Divinity continues not beneath;
Alas nor He; but though He passe by death,
He that for many liv'd, gaines many lives
After hee's dead: Each friend and servant strives
To give him breath in praise; this Hospital,
That Prison, Colledge, Church, must needs recall
To mind their Patron; whose rich legacies
In forreigne lands, and under other skies
To them assign'd, shew that his heart did even
In France love England, as in England Heaven:
Heav'n well perceiv'd this double pious love,
Both to his Country here, and that above:
Therefore the day, that saw Him landed here,
Hath seen him landed in his Haven there;
The selfe-same day (but two yeares interpos'd)
Saw Sun and Him round shining twice & clos'd.

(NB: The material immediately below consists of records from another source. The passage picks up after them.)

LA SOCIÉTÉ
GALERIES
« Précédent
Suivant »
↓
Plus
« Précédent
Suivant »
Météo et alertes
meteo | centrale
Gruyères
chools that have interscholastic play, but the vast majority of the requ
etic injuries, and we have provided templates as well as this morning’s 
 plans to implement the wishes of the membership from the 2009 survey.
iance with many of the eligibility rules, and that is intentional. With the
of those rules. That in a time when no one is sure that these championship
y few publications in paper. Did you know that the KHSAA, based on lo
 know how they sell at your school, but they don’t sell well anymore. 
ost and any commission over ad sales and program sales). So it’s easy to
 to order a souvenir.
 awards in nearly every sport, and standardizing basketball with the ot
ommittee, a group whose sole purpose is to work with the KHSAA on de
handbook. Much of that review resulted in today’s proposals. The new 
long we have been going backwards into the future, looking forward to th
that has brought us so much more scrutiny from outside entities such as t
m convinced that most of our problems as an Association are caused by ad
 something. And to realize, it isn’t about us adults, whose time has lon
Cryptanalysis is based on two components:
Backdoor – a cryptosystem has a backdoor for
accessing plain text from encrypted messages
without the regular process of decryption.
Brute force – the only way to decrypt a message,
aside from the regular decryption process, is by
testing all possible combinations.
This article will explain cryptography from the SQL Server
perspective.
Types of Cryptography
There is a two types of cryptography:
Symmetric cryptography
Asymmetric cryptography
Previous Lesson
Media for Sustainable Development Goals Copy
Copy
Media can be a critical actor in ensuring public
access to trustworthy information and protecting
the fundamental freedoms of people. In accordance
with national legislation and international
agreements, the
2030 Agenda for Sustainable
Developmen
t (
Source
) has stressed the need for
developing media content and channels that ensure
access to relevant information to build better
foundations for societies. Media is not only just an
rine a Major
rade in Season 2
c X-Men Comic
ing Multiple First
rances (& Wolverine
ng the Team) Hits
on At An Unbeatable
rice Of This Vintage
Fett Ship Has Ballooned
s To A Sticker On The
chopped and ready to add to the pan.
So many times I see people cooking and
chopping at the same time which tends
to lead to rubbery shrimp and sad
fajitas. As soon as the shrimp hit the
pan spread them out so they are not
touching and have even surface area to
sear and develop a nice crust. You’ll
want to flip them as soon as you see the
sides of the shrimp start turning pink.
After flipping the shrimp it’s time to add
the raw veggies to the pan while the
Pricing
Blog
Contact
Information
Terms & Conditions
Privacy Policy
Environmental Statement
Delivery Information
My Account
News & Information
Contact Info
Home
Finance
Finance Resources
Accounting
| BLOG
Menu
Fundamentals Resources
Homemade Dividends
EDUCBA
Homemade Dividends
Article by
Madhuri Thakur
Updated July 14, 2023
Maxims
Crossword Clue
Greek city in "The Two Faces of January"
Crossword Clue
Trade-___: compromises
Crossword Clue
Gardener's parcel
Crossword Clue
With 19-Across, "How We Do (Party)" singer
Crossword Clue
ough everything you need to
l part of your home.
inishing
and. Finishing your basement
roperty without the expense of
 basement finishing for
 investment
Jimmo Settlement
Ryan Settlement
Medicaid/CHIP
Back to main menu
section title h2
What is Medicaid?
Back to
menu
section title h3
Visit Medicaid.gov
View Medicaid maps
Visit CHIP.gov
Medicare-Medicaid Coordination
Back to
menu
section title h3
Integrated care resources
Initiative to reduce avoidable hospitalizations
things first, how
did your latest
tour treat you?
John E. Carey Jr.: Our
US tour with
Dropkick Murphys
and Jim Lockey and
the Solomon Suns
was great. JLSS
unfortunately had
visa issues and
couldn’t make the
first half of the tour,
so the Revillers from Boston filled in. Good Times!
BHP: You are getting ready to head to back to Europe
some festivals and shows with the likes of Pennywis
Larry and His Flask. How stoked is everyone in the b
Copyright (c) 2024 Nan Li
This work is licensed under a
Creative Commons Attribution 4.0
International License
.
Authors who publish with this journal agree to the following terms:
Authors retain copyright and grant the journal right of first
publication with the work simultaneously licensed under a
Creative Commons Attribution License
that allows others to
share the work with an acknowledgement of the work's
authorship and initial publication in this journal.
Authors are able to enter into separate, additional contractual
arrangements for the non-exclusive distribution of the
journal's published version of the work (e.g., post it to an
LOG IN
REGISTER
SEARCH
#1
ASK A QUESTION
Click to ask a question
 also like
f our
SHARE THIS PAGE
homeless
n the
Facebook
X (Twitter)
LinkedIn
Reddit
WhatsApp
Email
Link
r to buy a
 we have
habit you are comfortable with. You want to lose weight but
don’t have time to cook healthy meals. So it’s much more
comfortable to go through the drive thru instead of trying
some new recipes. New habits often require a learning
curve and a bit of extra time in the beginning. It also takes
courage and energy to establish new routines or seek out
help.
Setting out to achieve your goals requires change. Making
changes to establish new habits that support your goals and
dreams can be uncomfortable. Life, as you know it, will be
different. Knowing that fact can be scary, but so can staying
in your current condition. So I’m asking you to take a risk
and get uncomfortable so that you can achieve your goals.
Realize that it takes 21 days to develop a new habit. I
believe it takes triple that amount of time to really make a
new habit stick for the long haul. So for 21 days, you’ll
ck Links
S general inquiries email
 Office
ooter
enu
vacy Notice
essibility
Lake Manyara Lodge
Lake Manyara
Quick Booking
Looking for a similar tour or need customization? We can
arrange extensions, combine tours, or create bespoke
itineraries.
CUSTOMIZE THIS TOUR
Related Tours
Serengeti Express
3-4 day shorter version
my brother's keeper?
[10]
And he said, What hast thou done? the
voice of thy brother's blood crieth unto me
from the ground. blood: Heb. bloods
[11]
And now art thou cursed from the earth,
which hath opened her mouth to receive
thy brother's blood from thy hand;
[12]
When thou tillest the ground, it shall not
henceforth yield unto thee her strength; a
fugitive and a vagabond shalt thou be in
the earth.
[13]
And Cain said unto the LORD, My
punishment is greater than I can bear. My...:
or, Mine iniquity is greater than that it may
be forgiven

No Citizen so covetous could be
Of getting wealth, as of bestowing, He;
His Body and Estate went as they came,
Stript of Appendix Both, and left the same
But in th' Originall; Necessity
Devested one, the other Charity.
It cost him more to clothe his soule in death,
Than e're to cloth his flesh for short-liv'd breath;
And whereas Lawes exact from Niggards dead
A Portion for the Poore, they now are said
To moderate His Bounty; never such
Was known but once, that men should give too much:
A Tabernacle then was built, and now
The like in heav'n is purchas'd: Learn you how;
Partly by building Men, and partly by
Erecting walls, by new-found Chymistry,
Turning of Gold to Stones. Our Christ-Church Pile,
Great Henrie's Monument, shall grow awhile
With Bayning's Treasure; who a way hath took.
Like those at Westminster, to fill a nook
'Mongst beds of Kings. Thus speak, speak while we may
For Stones will speak when We are hush'd in Clay.